+++ EXTRACTED RECORDS +++

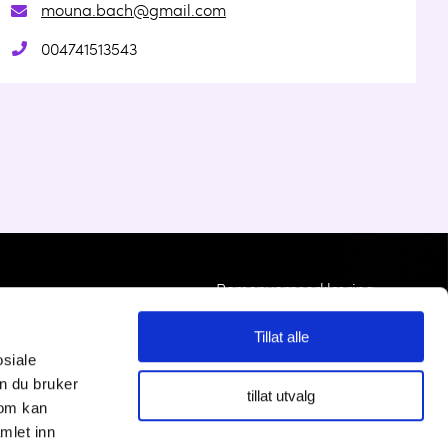
mouna.bach@gmail.com
004741513543
Personvernserklæring
Tillat alle
Cookies informasjon
osiale
n du bruker
tillat utvalg
som kan
mlet inn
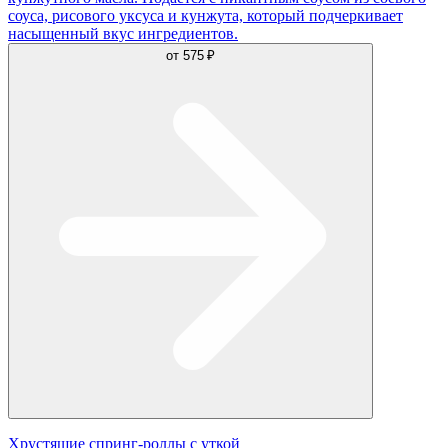
соуса, рисового уксуса и кунжута, который подчеркивает
насыщенный вкус ингредиентов.
от
575 ₽
Хрустящие спринг-роллы с уткой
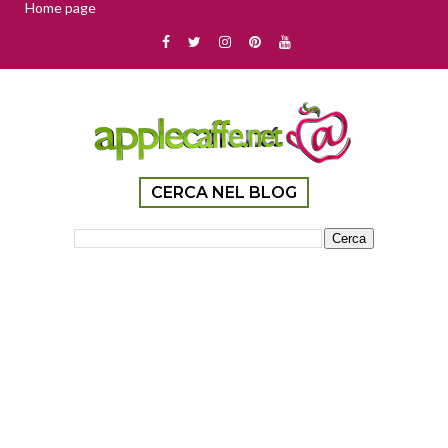
Home page
CERCA NEL BLOG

+++

#### [TASK PROMPT]
I would like the lines from the one with "соуса, рисового уксуса" through the last line of the data above retyped exactly, with pictures left out, please.

#### [ANSWER SPACE]
соуса, рисового уксуса и кунжута, который подчеркивает
насыщенный вкус ингредиентов.
от
575 ₽
Хрустящие спринг-роллы с уткой
Home page
CERCA NEL BLOG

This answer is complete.